From here, it says that encryption in Benaloh's scheme takes the form:
$$E_r(m) = y^mu^r\bmod n$$
I'll actually write it as:
$$E_r(m;u) = y^mu^r\bmod n$$
Where $m$ is the message (in $\mathbb{Z}_r$) to be encrypted, and $u\in\mathbb{Z}_n^*$ should be uniformly random. The other parameters $y, r, n$ are of course important for the scheme, but will not be important to discuss the additive homomorphic properties of the scheme.
The trick here is to note that messages are "in the exponent". So if we want to add the messages, we'll have to multiply the ciphertexts.
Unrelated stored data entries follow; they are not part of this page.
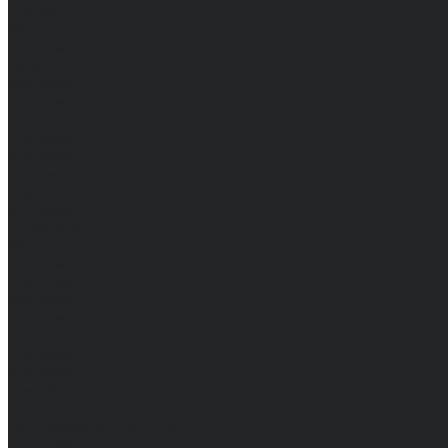
Брюки
Мужские
Женские
Обувь
Мужские
Женские
Топы
Мужские
Женские
Халаты
Мужские
Женские
Аксессуары
Мужские
Женские
Костюмы
Мужские
Женские
Распродажа
Мужские
Женские
Компания
Новости
Сертификаты и награды
Шоу-румы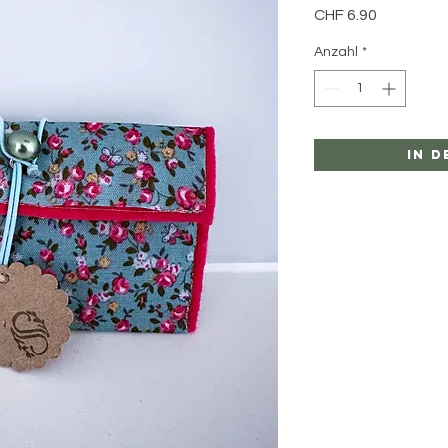
Preis
CHF 6.90
Anzahl
*
In 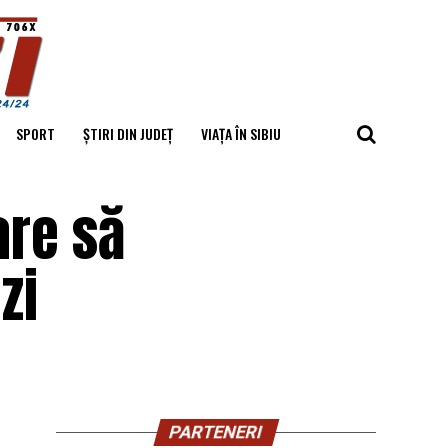
SPORT
ȘTIRI DIN JUDEȚ
VIAȚA ÎN SIBIU
are să
zi
PARTENERI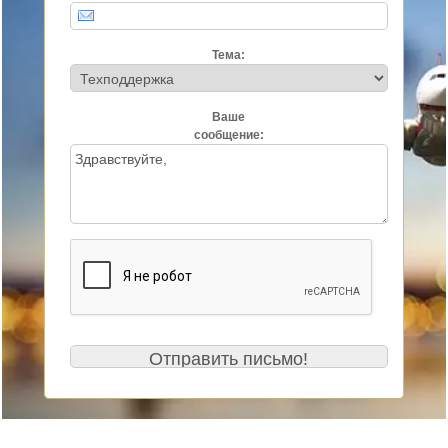
Тема:
Ваше
сообщение: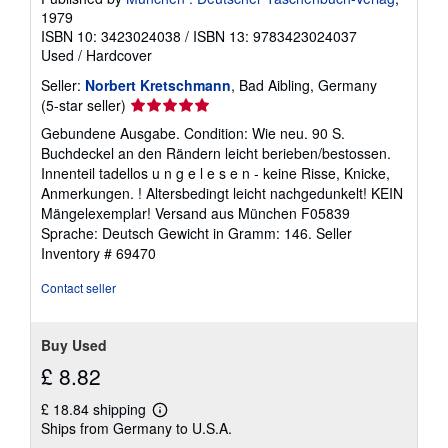
1979
ISBN 10: 3423024038
/
ISBN 13: 9783423024037
Used
/
Hardcover
Seller:
Norbert Kretschmann
, Bad Aibling, Germany
Seller
(5-star seller)
rating
Gebundene Ausgabe. Condition: Wie neu. 90 S.
5
Buchdeckel an den Rändern leicht berieben/bestossen.
out
Innenteil tadellos u n g e l e s e n - keine Risse, Knicke,
of
Anmerkungen. ! Altersbedingt leicht nachgedunkelt! KEIN
5
Mängelexemplar! Versand aus München F05839
stars
Sprache: Deutsch Gewicht in Gramm: 146.
Seller
Inventory # 69470
Contact seller
Buy Used
£ 8.82
£ 18.84 shipping
Learn
Ships from Germany to U.S.A.
more
about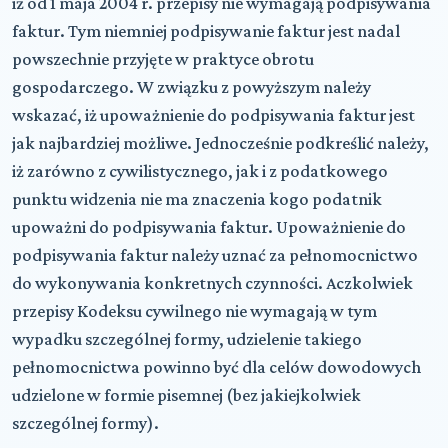
iż od 1 maja 2004 r. przepisy nie wymagają podpisywania
faktur. Tym niemniej podpisywanie faktur jest nadal
powszechnie przyjęte w praktyce obrotu
gospodarczego. W związku z powyższym należy
wskazać, iż upoważnienie do podpisywania faktur jest
jak najbardziej możliwe. Jednocześnie podkreślić należy,
iż zarówno z cywilistycznego, jak i z podatkowego
punktu widzenia nie ma znaczenia kogo podatnik
upoważni do podpisywania faktur. Upoważnienie do
podpisywania faktur należy uznać za pełnomocnictwo
do wykonywania konkretnych czynności. Aczkolwiek
przepisy Kodeksu cywilnego nie wymagają w tym
wypadku szczególnej formy, udzielenie takiego
pełnomocnictwa powinno być dla celów dowodowych
udzielone w formie pisemnej (bez jakiejkolwiek
szczególnej formy).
If we do this, we'll see that:
$$E_r(m_0)E_r(m_1) = (y^{m_0}u_0^r)(y^{m_1}u_1^r) = y^{m_0+m_1}(u_0u_1)^r\bmod n = E_r(m_0+m_1;u_0u_1)$$
This will be a valid Benaloh ciphertext of $m_0+m_1$ (we technically should verify that $u_0u_1$ is distributed uniformly randomly over $\mathbb{Z}_n^*$, but this is not difficult).
Note that this homomorphic property is very similar to that of (unpadded) RSA, where ciphertexts take the form $E(m) = m^e\bmod N$. Of course there is the difference here that RSA must be padded to be secure, and this padding ususally removes the homomorphic property.